━━ EXTRACTED ENTRIES ━━
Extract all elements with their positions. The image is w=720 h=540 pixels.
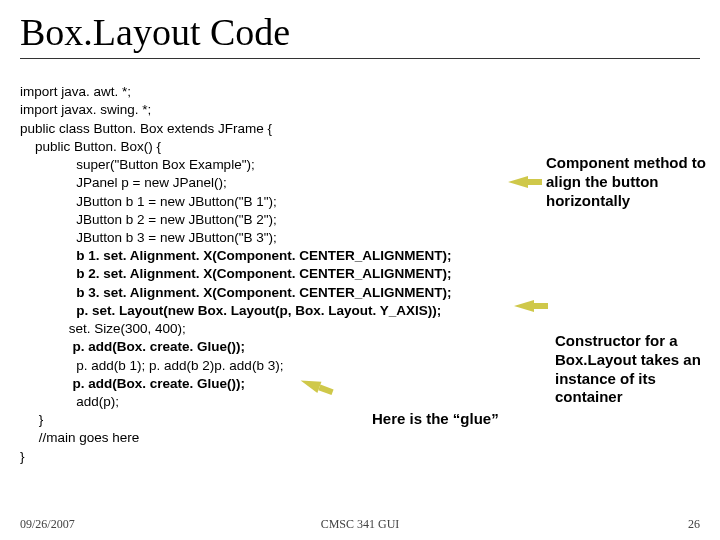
code-line: super("Button Box Example"); bbox=[20, 157, 255, 172]
code-line: p. set. Layout(new Box. Layout(p, Box. L… bbox=[20, 303, 441, 318]
code-line: p. add(Box. create. Glue()); bbox=[20, 376, 245, 391]
code-line: p. add(Box. create. Glue()); bbox=[20, 339, 245, 354]
code-line: JButton b 2 = new JButton("B 2"); bbox=[20, 212, 277, 227]
code-line: b 2. set. Alignment. X(Component. CENTER… bbox=[20, 266, 452, 281]
arrow-icon bbox=[508, 176, 528, 188]
annotation-constructor: Constructor for a Box.Layout takes an in… bbox=[555, 332, 715, 407]
code-line: public class Button. Box extends JFrame … bbox=[20, 121, 272, 136]
code-line: } bbox=[20, 449, 25, 464]
code-line: add(p); bbox=[20, 394, 119, 409]
slide-title: Box.Layout Code bbox=[20, 10, 700, 59]
code-line: set. Size(300, 400); bbox=[20, 321, 186, 336]
code-block: import java. awt. *; import javax. swing… bbox=[20, 65, 700, 484]
code-line: JButton b 3 = new JButton("B 3"); bbox=[20, 230, 277, 245]
slide-footer: 09/26/2007 CMSC 341 GUI 26 bbox=[20, 517, 700, 532]
code-line: b 1. set. Alignment. X(Component. CENTER… bbox=[20, 248, 452, 263]
code-line: JPanel p = new JPanel(); bbox=[20, 175, 227, 190]
code-line: p. add(b 1); p. add(b 2)p. add(b 3); bbox=[20, 358, 283, 373]
code-line: JButton b 1 = new JButton("B 1"); bbox=[20, 194, 277, 209]
code-line: } bbox=[20, 412, 43, 427]
code-line: //main goes here bbox=[20, 430, 139, 445]
annotation-glue: Here is the “glue” bbox=[372, 410, 552, 429]
code-line: b 3. set. Alignment. X(Component. CENTER… bbox=[20, 285, 452, 300]
annotation-component-method: Component method to align the button hor… bbox=[546, 154, 706, 210]
code-line: public Button. Box() { bbox=[20, 139, 161, 154]
arrow-icon bbox=[514, 300, 534, 312]
code-line: import javax. swing. *; bbox=[20, 102, 151, 117]
footer-course: CMSC 341 GUI bbox=[20, 517, 700, 532]
code-line: import java. awt. *; bbox=[20, 84, 131, 99]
━━━
-- TASK INSTRUCTIONS --
Work through the entries above line by line, counting each one that includes the word "import", and give the final number only.

-- REPLY --
3